Start of Records

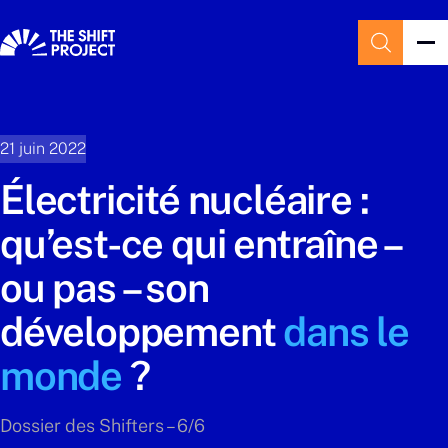
21 juin 2022
Électricité nucléaire :
qu’est-ce qui entraîne –
ou pas – son
développement
dans le
monde
?
Dossier des Shifters – 6/6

End of Records

- _Assignment_: From the line that holds "ou pas – son" to the last line of the records above, print each line exactly. Add nothing else.

- _Exercise result_:
ou pas – son
développement
dans le
monde
?
Dossier des Shifters – 6/6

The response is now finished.